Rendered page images
- Opening Delimiter -

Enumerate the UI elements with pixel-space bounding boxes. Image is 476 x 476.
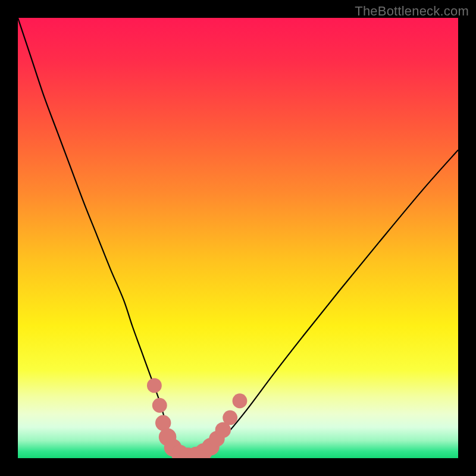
svg-rect-0 — [18, 18, 458, 458]
chart-frame: TheBottleneck.com — [0, 0, 476, 476]
watermark-text: TheBottleneck.com — [355, 4, 469, 19]
background-gradient — [18, 18, 458, 458]
plot-area — [18, 18, 458, 458]
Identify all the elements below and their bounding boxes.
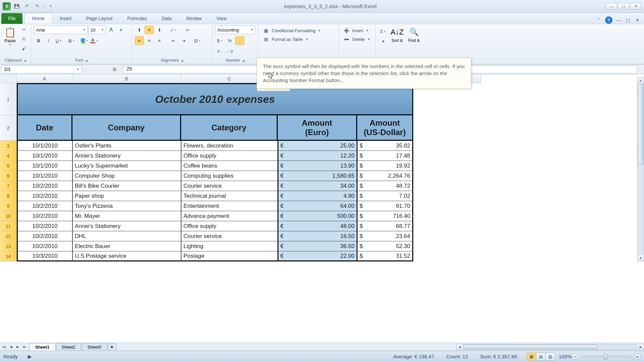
scroll-right-icon[interactable]: ▶: [638, 344, 644, 350]
orientation-icon[interactable]: ⤢▼: [169, 25, 178, 34]
table-cell[interactable]: $91.70: [357, 201, 413, 211]
number-format-combo[interactable]: Accounting▼: [215, 25, 255, 34]
table-cell[interactable]: 10/1/2010: [17, 151, 72, 161]
zoom-in-button[interactable]: +: [634, 353, 641, 360]
sheet-nav-last[interactable]: ⏭: [21, 344, 28, 350]
row-header-3[interactable]: 3: [0, 141, 17, 151]
table-cell[interactable]: €1,580.65: [278, 171, 357, 181]
maximize-button[interactable]: ▢: [618, 3, 629, 10]
table-cell[interactable]: Advance payment: [181, 211, 278, 221]
table-cell[interactable]: €13.90: [278, 161, 357, 171]
row-header-13[interactable]: 13: [0, 241, 17, 251]
autosum-icon[interactable]: Σ▼: [378, 27, 388, 36]
align-middle-icon[interactable]: ≡: [145, 25, 154, 34]
row-header-11[interactable]: 11: [0, 221, 17, 231]
table-cell[interactable]: $2,264.76: [357, 171, 413, 181]
align-left-icon[interactable]: ≡: [135, 36, 144, 45]
excel-logo-icon[interactable]: X: [3, 2, 11, 10]
tab-review[interactable]: Review: [179, 13, 209, 24]
save-icon[interactable]: 💾: [13, 2, 21, 10]
table-cell[interactable]: €16.50: [278, 231, 357, 241]
row-header-2[interactable]: 2: [0, 115, 17, 141]
table-cell[interactable]: Bill's Bike Courier: [72, 181, 181, 191]
align-top-icon[interactable]: ⬆: [135, 25, 144, 34]
sheet-nav-prev[interactable]: ◀: [8, 344, 14, 350]
decrease-decimal-icon[interactable]: ←.0: [225, 47, 234, 56]
table-cell[interactable]: $7.02: [357, 191, 413, 201]
sheet-tab-2[interactable]: Sheet2: [56, 343, 81, 351]
zoom-slider[interactable]: [581, 356, 631, 358]
table-cell[interactable]: Ostler's Plants: [72, 141, 181, 151]
bold-icon[interactable]: B: [34, 36, 43, 45]
cut-icon[interactable]: ✂: [19, 25, 28, 34]
grow-font-icon[interactable]: A: [106, 25, 116, 34]
table-cell[interactable]: €64.00: [278, 201, 357, 211]
shrink-font-icon[interactable]: A: [116, 25, 126, 34]
table-cell[interactable]: Mr. Mayer: [72, 211, 181, 221]
qat-customize-icon[interactable]: ▼: [47, 2, 55, 10]
cells-grid[interactable]: October 2010 expensesDateCompanyCategory…: [17, 83, 413, 261]
table-cell[interactable]: 10/3/2010: [17, 251, 72, 261]
italic-icon[interactable]: I: [44, 36, 53, 45]
table-header-cell[interactable]: Amount (Euro): [278, 115, 357, 141]
minimize-button[interactable]: —: [606, 3, 617, 10]
row-header-6[interactable]: 6: [0, 171, 17, 181]
table-cell[interactable]: $31.52: [357, 251, 413, 261]
table-cell[interactable]: 10/2/2010: [17, 211, 72, 221]
zoom-out-button[interactable]: −: [572, 353, 578, 360]
table-cell[interactable]: DHL: [72, 231, 181, 241]
table-cell[interactable]: $17.48: [357, 151, 413, 161]
tab-data[interactable]: Data: [154, 13, 179, 24]
merge-center-icon[interactable]: ⊟▼: [193, 36, 202, 45]
table-cell[interactable]: €12.20: [278, 151, 357, 161]
workbook-close-icon[interactable]: ✕: [634, 17, 641, 23]
table-cell[interactable]: Annie's Stationery: [72, 221, 181, 231]
table-cell[interactable]: 10/2/2010: [17, 191, 72, 201]
table-cell[interactable]: Coffee beans: [181, 161, 278, 171]
table-cell[interactable]: €48.00: [278, 221, 357, 231]
table-cell[interactable]: $19.92: [357, 161, 413, 171]
tab-insert[interactable]: Insert: [52, 13, 79, 24]
undo-icon[interactable]: ↶: [23, 2, 31, 10]
fx-icon[interactable]: fx: [110, 65, 119, 73]
number-dialog-launcher[interactable]: ◢: [242, 59, 245, 62]
format-as-table-button[interactable]: ▤Format as Table ▼: [261, 36, 310, 43]
row-header-8[interactable]: 8: [0, 191, 17, 201]
table-cell[interactable]: Courier service: [181, 181, 278, 191]
table-cell[interactable]: Paper shop: [72, 191, 181, 201]
help-icon[interactable]: ?: [605, 16, 612, 24]
delete-cells-button[interactable]: ➖Delete ▼: [341, 36, 372, 43]
table-cell[interactable]: Lucky's Supermarket: [72, 161, 181, 171]
sort-filter-button[interactable]: A↓Z Sort &: [390, 25, 405, 44]
table-cell[interactable]: 10/2/2010: [17, 201, 72, 211]
tab-page-layout[interactable]: Page Layout: [79, 13, 120, 24]
table-cell[interactable]: 10/2/2010: [17, 241, 72, 251]
table-cell[interactable]: Courier service: [181, 231, 278, 241]
align-center-icon[interactable]: ≡: [145, 36, 154, 45]
border-icon[interactable]: ⊞▼: [67, 36, 76, 45]
sheet-tab-3[interactable]: Sheet3: [82, 343, 107, 351]
clipboard-dialog-launcher[interactable]: ◢: [24, 59, 26, 62]
align-right-icon[interactable]: ≡: [155, 36, 164, 45]
paste-button[interactable]: 📋 Paste ▼: [3, 25, 17, 47]
table-header-cell[interactable]: Date: [17, 115, 72, 141]
col-header-B[interactable]: B: [72, 74, 181, 83]
table-cell[interactable]: 10/2/2010: [17, 231, 72, 241]
table-cell[interactable]: 10/2/2010: [17, 181, 72, 191]
table-cell[interactable]: Annie's Stationery: [72, 151, 181, 161]
insert-cells-button[interactable]: ➕Insert ▼: [341, 27, 370, 34]
file-tab[interactable]: File: [1, 13, 22, 24]
normal-view-icon[interactable]: ▦: [527, 353, 536, 360]
row-header-5[interactable]: 5: [0, 161, 17, 171]
underline-icon[interactable]: U▼: [54, 36, 63, 45]
accounting-format-icon[interactable]: $▼: [215, 36, 224, 45]
scroll-down-icon[interactable]: ▼: [638, 255, 644, 261]
name-box[interactable]: D3▼: [1, 65, 82, 73]
vscroll-thumb[interactable]: [638, 84, 643, 165]
table-cell[interactable]: €500.00: [278, 211, 357, 221]
table-header-cell[interactable]: Company: [72, 115, 181, 141]
redo-icon[interactable]: ↷: [33, 2, 41, 10]
close-button[interactable]: ✕: [630, 3, 641, 10]
table-cell[interactable]: €34.00: [278, 181, 357, 191]
sheet-nav-next[interactable]: ▶: [15, 344, 21, 350]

- Closing Delimiter -

## Exercise
Every line of the data above that includes "sheet" should be listed.

## Output below
sheet-nav-last[interactable]: ⏭: [21, 344, 28, 350]
sheet-nav-prev[interactable]: ◀: [8, 344, 14, 350]
sheet-tab-2[interactable]: Sheet2: [56, 343, 81, 351]
sheet-tab-3[interactable]: Sheet3: [82, 343, 107, 351]
sheet-nav-next[interactable]: ▶: [15, 344, 21, 350]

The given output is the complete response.